CFOs 2 Go, based in Walnut Creek, offers start-up and emerging growth companies the opportunity to tap into the knowledge and skills of experienced CFOs, while staying within their often limited budgets.
"We offer only the best and the brightest people," explained Robert Weis, himself a "managing CFO."
"Initially we were a consulting firm that did primarily consulting and part-time staffing. Today, most of our CFOs provide certain expertise that individual companies are looking for as a result of their business plan."
Mr. Weis cited as an example "IPO CFOs," financial officers who are experienced and skilled at taking companies - particularly emerging growth firms - public. "That person would typically go in, at first, about one day a week and evaluate the company relative to an IPO," he explained. "Other part-time services we offer include an international CFO program, for strong domestic companies who need expertise to develop international business. We also have bankruptcy CFOs, right-sizing CFOs and so forth."
Mr. Weis added CFOs have to be capable of "not only administrating, but often initiating benefit plans. That is especially true in the Silicon Valley area." He said benefits are seen by high-growth companies as "an enormous tool to attract top-notch people," and CFOs have to bring those skills with them.

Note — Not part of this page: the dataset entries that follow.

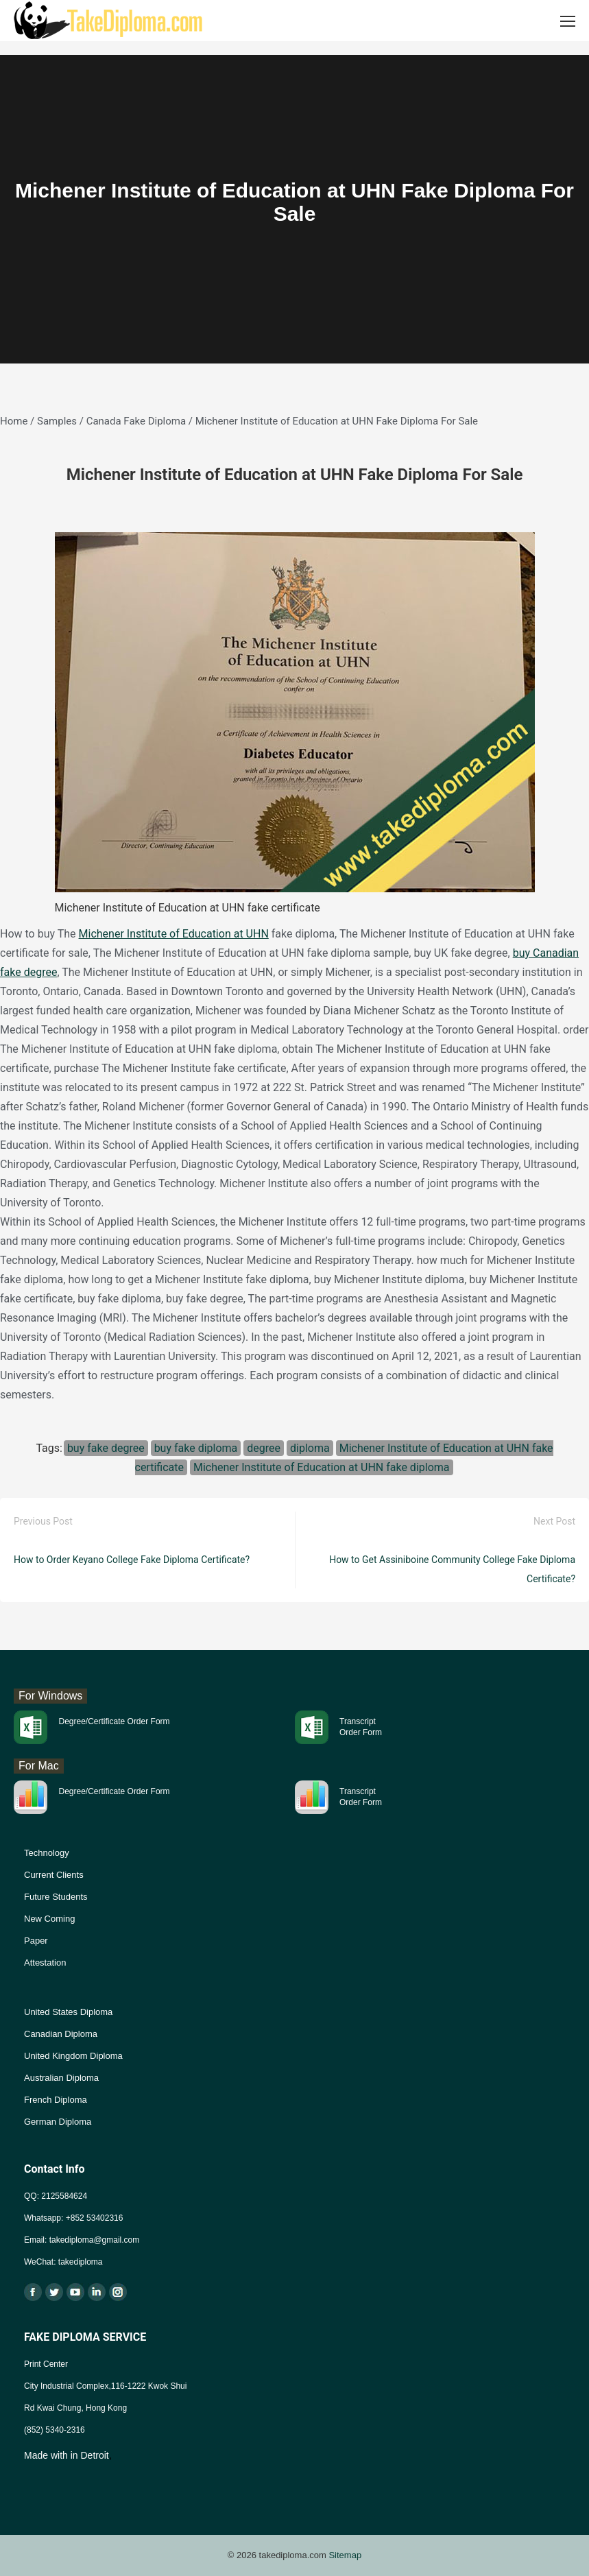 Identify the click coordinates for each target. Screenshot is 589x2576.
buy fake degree (106, 1448)
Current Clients (54, 1875)
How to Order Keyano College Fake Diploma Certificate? (132, 1559)
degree (263, 1448)
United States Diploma (68, 2012)
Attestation (45, 1962)
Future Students (56, 1897)
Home (13, 421)
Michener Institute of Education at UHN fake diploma (321, 1467)
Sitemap (344, 2555)
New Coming (49, 1918)
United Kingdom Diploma (73, 2056)
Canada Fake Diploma (136, 421)
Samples (57, 421)
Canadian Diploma (60, 2034)
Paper (36, 1940)
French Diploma (55, 2100)
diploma (310, 1448)
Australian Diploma (61, 2078)
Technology (46, 1853)
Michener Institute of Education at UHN (174, 933)
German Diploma (57, 2121)
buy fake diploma (196, 1448)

For all the specialized CFO programs, he said, the candidates are required to have succeeded in their specialty "at least five times." If, for example, a CFO is being considered for a company examining either a merger or acquisition, the candidate must have "gone through precisely the expertise they're being hired for on at least five occasions."
But ordering a CFO 2 Go is more complex than your average takeout order. It involves more than just matching the CFO to the company. As a Northern California company whose clients reflect their region, he stressed "lifestyle" choices play a large role in placing part-time CFOs.
"The reasons most of our CFOs are working part-time is that they've reached a point in their lives that they want to balance their personal and professional objectives," said Mr. Weis.
He cited as typical one CFO who had taken "major, major companies" public and only wanted to work two or three days a week. "That freed him up to ride his horses the rest of the week," Mr. Weis said.
Although CFO placement is his firm's specialty, the company also is involved in executive recruitment and placement services.
According to Mr. Weis, today's market for CFOs has evolved into a choice of two distinct career options. The first demands a skilled financial executive offers "broad skill sets providing input into a lot of different industries." Failing that, a CFO must be a "very narrow expert, and you'd better be a good one. It's best not to find yourself as a CFO only able to do IPOs for a manufacturing company."
The better of the choices, he said, is for a CFO to be an expert in more than one company or skill set.